Myron estava estirado ao sol ao lado de uma morena deslumbrante que usava um biquíni infernal. Tinha na mão um drinque tropical enfeitado com um pequeno guarda-chuva e seus pés eram refrescados pela água transparente do Caribe. A areia era um pó branco ofuscante, o céu estava de um azul tão puro que só podia ter sido pintado por Deus, os raios de sol suaves como uma massagem após um gole de conhaque. Apesar disso, sentia-se absolutamente infeliz.
Ele e Terese estavam naquele lugar paradisíaco fazia umas três semanas, calculava Myron. Não se dera o trabalho de contar os dias. Nem Terese, imaginava ele. A ilha parecia tão remota quanto aquela do seriado dos Birutas: sem telefone, pouca iluminação, nenhum carro e muito luxo – não tinha muito a ver com a ilha de Robinson Crusoé; na verdade nem era tão primitiva.
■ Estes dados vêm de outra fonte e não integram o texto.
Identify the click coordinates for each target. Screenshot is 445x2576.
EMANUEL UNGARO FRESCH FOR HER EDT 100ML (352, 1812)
Myron balançou a cabeça. Você pode até tirar o garoto da frente da televisão, mas não dá para tirar a televisão da cabeça do garoto.
No meio da linha do horizonte, vindo em sua direção com um rastro branco na água azul, surgiu um iate. Myron sentiu um aperto no coração.
Não sabia onde estavam exatamente, embora o lugar tivesse um nome: Saint Bacchanals. Sem brincadeira. Tratava-se de um microcosmo pertencente a uma dessas megaempresas de cruzeiros, que reservava uma parte da ilha para que seus passageiros nadassem, fizessem churrasco e desfrutassem um dia num “recanto paradisíaco particular”. Privativo. Só eles e mais outras duas mil pessoas, espremidas numa pequena faixa de areia. Sim, muito particular. Feito uma bacanal.
Porém o lado da ilha onde estavam era muito diferente. Havia apenas uma casa, um misto de cabana com telhado de palha e sede de fazenda rica, que pertencia ao presidente da empresa de cruzeiros. A única pessoa no raio de mais de 1 quilômetro era um empregado. População total: talvez trinta pessoas, todas a serviço da empresa.
O iate desligou o motor e chegou mais perto.
Terese Collins baixou os óculos escuros e franziu o cenho. Fazia três semanas que nenhuma embarcação (exceto transatlânticos gigantescos, que possuíam nomes sutis como Sensation, Ecstasy ou Orgasm) passava por aquela praia.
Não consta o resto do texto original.